Alright, PM me your address bud.


----------



## ronlane (May 21, 2013)

Done  :hug::


----------



## ronlane (May 21, 2013)

Well since I'm one post away from 1800 (isn't that a good tequila?) Why not make it 1800 on Tyler's thread.


----------



## o hey tyler (May 21, 2013)

ronlane said:


> Well since I'm one post away from 1800 (isn't that a good tequila?) Why not make it 1800 on Tyler's thread.



Good point. Why not? It's the best thread to make it in.


----------



## DiskoJoe (May 21, 2013)

Nice job, he looks like Don Cheadle.


----------



## runnah (May 21, 2013)

DiskoJoe said:


> Nice job, he looks like Don Cheadle.



I was going to say Tim Meadows.


----------



## o hey tyler (May 21, 2013)

DiskoJoe said:


> Nice job, he looks like Don Cheadle.



Thanks Joe. I'm a big fan of the Cheade.


----------



## runnah (May 21, 2013)

o hey tyler said:


> DiskoJoe said:
> 
> 
> > Nice job, he looks like Don Cheadle.
> ...



We can't be friends anymore if you don't like tim meadows.


----------



## o hey tyler (May 21, 2013)

runnah said:


> We can't be friends anymore if you don't like tim meadows.



I like Tim meadows but I appreciate Dons acting prowess more.


----------



## o hey tyler (May 21, 2013)

Surprised Andy hasn't come back to comment on the changes I made per his suggestions.


----------



## jwbryson1 (May 21, 2013)

I like this shot but, as an amateur photographer, I question why you don't have more light on the left side of his face.  I understand the short lighting but his face blends into such darkness that you lose all detail.  I'm not a pro, but it's my understanding that you should get a good jaw line when lit properly.  To me, that would mean that the left side of his face could use more light.

What am I missing?


----------



## o hey tyler (May 21, 2013)

jwbryson1 said:


> I like this shot but, as an amateur photographer, I question why you don't have more light on the left side of his face.  I understand the short lighting but his face blends into such darkness that you lose all detail.  I'm not a pro, but it's my understanding that you should get a good jaw line when lit properly.  To me, that would mean that the left side of his face could use more light.
> 
> What am I missing?



Did you check out the rework of the original? Just curious. I brought out some more detail on the darker side. 

I thought the jaw line was pretty visible, but I suppose that's subjective. He did ask for a "dark and dirty" use of light. So I went with what he asked.


----------



## amolitor (May 22, 2013)

Huh? What? Oh!

Sorry. My world view is crumbling, I thought you were an ignorant troglodyte who could take pretty good pictures but THEN I learn that you recognize the superiority of naan. So now I don't know what to think. I no longer recognize this world as comprehensible.

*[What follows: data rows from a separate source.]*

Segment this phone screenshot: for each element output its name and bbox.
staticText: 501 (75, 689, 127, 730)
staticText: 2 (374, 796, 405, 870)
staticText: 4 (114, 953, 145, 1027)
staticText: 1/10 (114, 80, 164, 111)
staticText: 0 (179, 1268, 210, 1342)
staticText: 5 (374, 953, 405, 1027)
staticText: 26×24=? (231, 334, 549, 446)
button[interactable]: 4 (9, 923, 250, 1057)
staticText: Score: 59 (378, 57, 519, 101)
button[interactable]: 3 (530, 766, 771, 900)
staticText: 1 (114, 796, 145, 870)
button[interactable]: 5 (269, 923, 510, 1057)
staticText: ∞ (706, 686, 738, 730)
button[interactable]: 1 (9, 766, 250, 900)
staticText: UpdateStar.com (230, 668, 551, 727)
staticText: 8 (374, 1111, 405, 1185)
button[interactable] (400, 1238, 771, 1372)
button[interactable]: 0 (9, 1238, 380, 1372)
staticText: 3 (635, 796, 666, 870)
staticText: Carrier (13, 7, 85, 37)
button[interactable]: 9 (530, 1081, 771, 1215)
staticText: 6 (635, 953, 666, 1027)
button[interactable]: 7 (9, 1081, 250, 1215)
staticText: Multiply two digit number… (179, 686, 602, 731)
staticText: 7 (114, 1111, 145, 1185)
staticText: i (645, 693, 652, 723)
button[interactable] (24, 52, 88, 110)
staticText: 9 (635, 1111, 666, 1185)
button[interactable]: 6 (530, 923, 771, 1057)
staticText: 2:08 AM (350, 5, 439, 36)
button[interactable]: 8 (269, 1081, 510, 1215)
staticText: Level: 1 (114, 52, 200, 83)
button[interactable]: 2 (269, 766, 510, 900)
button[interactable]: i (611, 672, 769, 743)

Anyways. Yes, nice changes. Subtle but I think they distinctlY make it better, and it was good before. So.


----------



## jwbryson1 (May 22, 2013)

I had not seen the rework until this morning.  Subtle edits but I think it makes a big difference.  Very good stuff.


----------



## runnah (May 22, 2013)

That made the texture really pop.


----------



## o hey tyler (May 22, 2013)

amolitor said:


> Huh? What? Oh!
> 
> Sorry. My world view is crumbling, I thought you were an ignorant troglodyte who could take pretty good pictures but THEN I learn that you recognize the superiority of naan. So now I don't know what to think. I no longer recognize this world as comprehensible.
> 
> Anyways. Yes, nice changes. Subtle but I think they distinctlY make it better, and it was good before. So.



I still am an ignorant troglodyte who can take pretty good pictures. That certainly hasn't changed, however my appreciation for Naan is in the public eye. 

Thanks Andy, JayDee and Joggah. Glad you like the rework.


----------